The task —
In your copy, include no images, and write out every entry below exactly as it stands.

+++ Available records

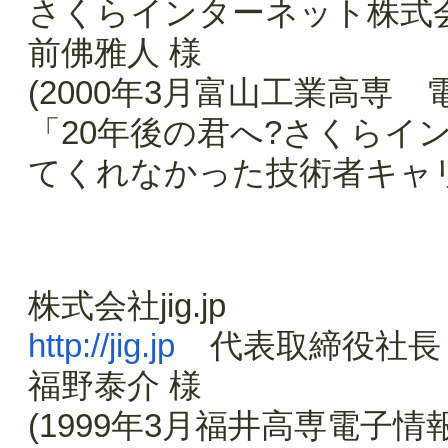
さくらインターネット株式
前佛雅人 様
(2000年3月富山工業高専
「20年後の君へ?さくらイ
てくれなかった技術者キャ
株式会社jig.jp
http://jig.jp
代表取締役社長
福野泰介 様
(1999年3月福井高専電子情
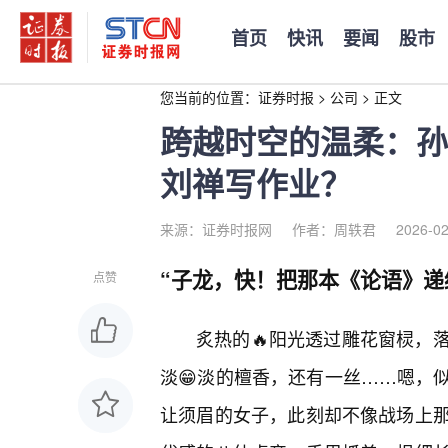
首页
快讯
要闻
股市
您当前的位置：
证券时报
>
公司
>
正文
跨越时空的温柔：孙
刘禅写作业？
来源：证券时报网
作者：周轶君
2026-02
“子龙，快！把那本《论语》递
点赞
炙热的🔥阳光透过雕花窗棂，
淡😁淡的檀香，还有一丝……嗯，
让须眉的女子，此刻却不像战场上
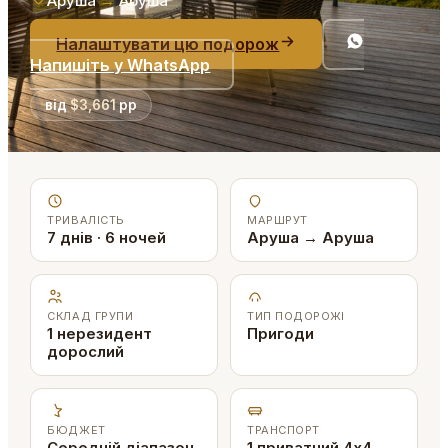
Аруша
→
Аруша
Налаштувати цю подорож
Напишіть у WhatsApp
від
$3,661
pp
ТРИВАЛІСТЬ
МАРШРУТ
7 днів · 6 ночей
Аруша → Аруша
СКЛАД ГРУПИ
ТИП ПОДОРОЖІ
1 нерезидент
Пригоди
дорослий
БЮДЖЕТ
ТРАНСПОРТ
Середній діапазон
1 приватний 4x4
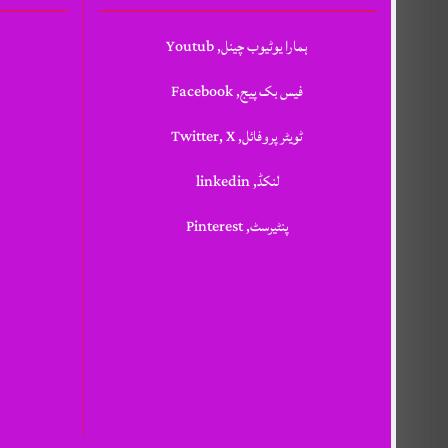
ہمارا یوٹیوب چینل, Youtub
فیس بک پیج, Facebook
ٹویٹر پروفائل, Twitter, X
لنکڈ, linkedin
پنٹیرسٹ, Pinterest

++++++

Exercise answer —
さくらインターネット株式
前佛雅人 様
(2000年3月富山工業高専
「20年後の君へ?さくらイ
てくれなかった技術者キャ
株式会社jig.jp
http://jig.jp
代表取締役社長
福野泰介 様
(1999年3月福井高専電子情
首页
快讯
要闻
股市
您当前的位置：
证券时报
>
公司
>
正文
跨越时空的温柔：孙
刘禅写作业？
来源：证券时报网
作者：周轶君
2026-02
“子龙，快！把那本《论语》递
点赞
炙热的🔥阳光透过雕花窗棂，
淡😁淡的檀香，还有一丝……嗯，
让须眉的女子，此刻却不像战场上
Аруша
→
Аруша
Налаштувати цю подорож
Напишіть у WhatsApp
від
$3,661
pp
ТРИВАЛІСТЬ
МАРШРУТ
7 днів · 6 ночей
Аруша → Аруша
СКЛАД ГРУПИ
ТИП ПОДОРОЖІ
1 нерезидент
Пригоди
дорослий
БЮДЖЕТ
ТРАНСПОРТ
Середній діапазон
1 приватний 4x4
ہمارا یوٹیوب چینل, Youtub
فیس بک پیج, Facebook
ٹویٹر پروفائل, Twitter, X
لنکڈ, linkedin
پنٹیرسٹ, Pinterest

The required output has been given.